FROM golang:1.7.3 AS zoology
WORKDIR /go/src/github.com/alexellis/href-counter/
RUN go get -d -v golang.org/x/net/html
COPY foo .

FROM alpine:latest AS foobar
RUN apk --no-cache add ca-certificates
WORKDIR /root/
COPY --from=zoology /go/src/github.com/alexellis/href-counter/foo .

FROM foobar AS goner
CMD ["./app"]

FROM alpine:latest
RUN apk --no-cache add ca-certificates
WORKDIR /
COPY doo .
COPY --from=goner /root .
CMD ["./app"]

I think that you need to make these temporary containers created with podman build visible to podman.

srcshelton commented 4 years ago

In my build-scripts, I've added traps around any podman invocations which commit or remove images - these processes seem fragile, and interrupting podman during an image rm or image prune operation seems to have an increased likelihood of resulting in an anomalous state.

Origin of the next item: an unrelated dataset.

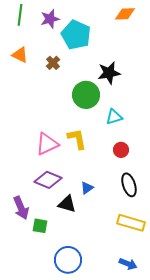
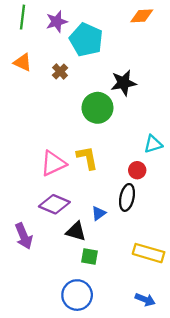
cyan triangle: (114, 117) -> (153, 144), moved
black ellipse: (129, 185) -> (127, 197), moved, turned 30
green square: (40, 226) -> (90, 256), moved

Since podman integrates buildah, I've not (to date) had buildah separately installed... can these 'invisible' buildah images be managed in any way via podman's other commands or directly on the filesystem, or is having the separate buildah install pretty much a pre-requisite (... and is that intentionally so?)

rhatdan commented 4 years ago

@TomSweeneyRedHat or @ashley-cui Could you look into this. I think we have a long term issue to manage buildah images from within Podman.

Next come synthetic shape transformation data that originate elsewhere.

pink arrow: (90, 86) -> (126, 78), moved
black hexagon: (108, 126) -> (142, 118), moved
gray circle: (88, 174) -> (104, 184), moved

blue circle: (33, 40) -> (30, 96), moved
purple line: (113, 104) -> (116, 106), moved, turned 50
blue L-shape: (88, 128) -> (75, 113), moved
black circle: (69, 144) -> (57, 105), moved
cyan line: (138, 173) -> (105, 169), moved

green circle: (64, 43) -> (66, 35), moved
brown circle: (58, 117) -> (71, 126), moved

mheon commented 4 years ago

I'm honestly more concerned about the missing manifests problem that was mentioned initially - if we could get more details (error messages, a reproducer) there, it would be greatly appreciated. The lack of Buildah integration is something we've known about for a while and is on our list of things to fix, but not being able to fully delete images is very bad.

srcshelton commented 4 years ago

I'll post here as soon as I can reproduce... although the locking I've added does (coincidentally?) seem to have cut-down on the frequency of occurrence.

To summarise my thinking: podman should be interruptible, safely. If any action can't be safely interrupted, then signals should be ignored until the critical action is completed. Alternatively, changes should be performed by staging updates and then atomically committing them - so that if the process is killed during staging then it can subsequently be cleaned-up, and once the change is committed then further processing is again safe.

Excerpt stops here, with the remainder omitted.